* RECORDED INFORMATION
━━━
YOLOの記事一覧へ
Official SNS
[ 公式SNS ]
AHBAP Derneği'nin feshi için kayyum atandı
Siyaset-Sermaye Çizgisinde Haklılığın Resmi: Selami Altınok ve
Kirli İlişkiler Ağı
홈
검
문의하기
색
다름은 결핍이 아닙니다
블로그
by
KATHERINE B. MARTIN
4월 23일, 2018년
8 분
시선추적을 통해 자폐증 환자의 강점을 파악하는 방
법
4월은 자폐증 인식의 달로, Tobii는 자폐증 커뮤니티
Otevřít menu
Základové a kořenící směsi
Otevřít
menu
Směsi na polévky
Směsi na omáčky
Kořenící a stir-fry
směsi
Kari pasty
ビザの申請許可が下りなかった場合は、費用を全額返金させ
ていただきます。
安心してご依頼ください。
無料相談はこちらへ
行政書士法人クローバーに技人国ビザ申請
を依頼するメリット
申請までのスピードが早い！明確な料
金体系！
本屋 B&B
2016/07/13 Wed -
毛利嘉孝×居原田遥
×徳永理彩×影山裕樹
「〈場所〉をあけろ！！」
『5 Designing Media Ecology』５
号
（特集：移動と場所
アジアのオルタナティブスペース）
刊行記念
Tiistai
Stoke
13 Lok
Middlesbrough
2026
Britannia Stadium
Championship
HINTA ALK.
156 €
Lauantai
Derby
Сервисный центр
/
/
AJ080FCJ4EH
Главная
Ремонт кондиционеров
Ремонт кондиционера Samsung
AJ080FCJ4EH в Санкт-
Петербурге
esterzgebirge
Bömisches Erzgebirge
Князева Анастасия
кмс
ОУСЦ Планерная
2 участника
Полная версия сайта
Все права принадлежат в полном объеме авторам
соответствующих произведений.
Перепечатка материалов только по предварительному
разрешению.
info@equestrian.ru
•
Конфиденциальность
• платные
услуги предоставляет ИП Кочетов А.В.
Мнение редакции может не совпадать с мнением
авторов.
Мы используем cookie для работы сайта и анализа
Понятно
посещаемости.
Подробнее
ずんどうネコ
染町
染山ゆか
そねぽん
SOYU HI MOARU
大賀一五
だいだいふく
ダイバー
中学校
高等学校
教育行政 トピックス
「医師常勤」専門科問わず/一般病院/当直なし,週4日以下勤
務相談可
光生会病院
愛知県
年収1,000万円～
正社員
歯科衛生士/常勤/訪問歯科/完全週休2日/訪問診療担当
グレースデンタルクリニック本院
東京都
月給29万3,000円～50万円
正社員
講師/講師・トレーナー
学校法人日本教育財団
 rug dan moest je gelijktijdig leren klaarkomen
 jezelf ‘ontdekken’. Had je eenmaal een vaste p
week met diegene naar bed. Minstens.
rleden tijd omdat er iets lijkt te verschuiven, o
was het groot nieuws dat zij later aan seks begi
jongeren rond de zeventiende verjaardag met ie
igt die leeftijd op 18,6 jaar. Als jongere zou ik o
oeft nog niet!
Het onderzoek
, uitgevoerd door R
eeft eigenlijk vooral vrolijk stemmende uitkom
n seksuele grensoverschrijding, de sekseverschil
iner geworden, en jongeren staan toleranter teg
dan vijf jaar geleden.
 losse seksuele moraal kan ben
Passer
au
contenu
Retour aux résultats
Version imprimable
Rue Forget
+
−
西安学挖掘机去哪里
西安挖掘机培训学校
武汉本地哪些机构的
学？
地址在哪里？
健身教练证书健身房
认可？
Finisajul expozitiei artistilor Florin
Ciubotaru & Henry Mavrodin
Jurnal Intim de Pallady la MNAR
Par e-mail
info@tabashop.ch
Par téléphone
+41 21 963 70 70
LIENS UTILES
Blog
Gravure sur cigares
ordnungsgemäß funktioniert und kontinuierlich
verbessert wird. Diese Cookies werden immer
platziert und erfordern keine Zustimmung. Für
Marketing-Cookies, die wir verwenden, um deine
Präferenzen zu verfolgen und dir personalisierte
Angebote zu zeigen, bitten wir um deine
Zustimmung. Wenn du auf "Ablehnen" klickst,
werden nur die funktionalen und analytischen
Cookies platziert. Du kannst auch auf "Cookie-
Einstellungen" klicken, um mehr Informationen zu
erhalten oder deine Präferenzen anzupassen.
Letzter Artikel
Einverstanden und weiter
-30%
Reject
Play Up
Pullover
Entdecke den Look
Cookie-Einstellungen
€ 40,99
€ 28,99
━━━
* WHAT IS NEEDED
Write out every line from the data above that includes "werden".

* PROBLEM SOLUTION
verbessert wird. Diese Cookies werden immer
werden nur die funktionalen und analytischen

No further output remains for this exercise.